Objective To define the association between time taken to present to the emergency department (ED) with symptoms of possible acute coronary syndrome (ACS) and 1-year outcomes. We also determined whether particular patient characteristics are associated with delays in seeking care after symptom onset.

Methods We collected data, which included a customised case report form to record symptom onset, on adult patients presenting with suspected ACS to two EDs in Australia and New Zealand. Such patients were followed up prospectively for 1 year. The composite primary endpoint included death, acute myocardial infarction, unstable angina pectoris treated with revascularisation or readmission with heart failure occurring after discharge but within 12 months after the index presentation.
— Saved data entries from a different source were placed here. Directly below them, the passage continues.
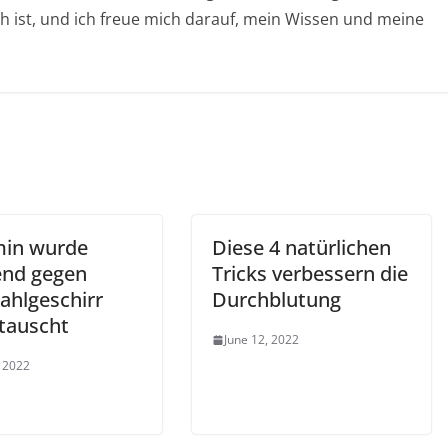
ich ist, und ich freue mich darauf, mein Wissen und meine
in wurde
Diese 4 natürlichen
end gegen
Tricks verbessern die
ahlgeschirr
Durchblutung
tauscht
June 12, 2022
, 2022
Results ACS was diagnosed at presentation in 420 (16.8%) of 2515 patients recruited. Cox regression was conducted to assess the relationship between presentation time and the rate of primary endpoints after controlling for age, ethnicity, prior angina, prior coronary artery bypass graft and index diagnosis. Middle (2–6 h) and late presenters (>6 h postsymptom onset) developed the primary endpoint at a rate 1.22 (95% CI 0.80 to 1.85) and 1.57 (1.07 to 2.31) times higher than early presenters. Patients with known risk factors and cardiovascular disease were more likely to present late to the ED.

Conclusions There is an independent association between time to presentation and 1-year cardiac outcomes following initial chest pain assessment for ED patients with possible cardiac chest pain in the Australian and New Zealand setting. This association occurred irrespective of the eventual diagnosis. Effective public health campaigns and other measures that facilitate early presentation with symptoms for patients with symptoms suggestive of ACS are justified and may improve prognosis.

Trial registration number ACTRN12611001069943.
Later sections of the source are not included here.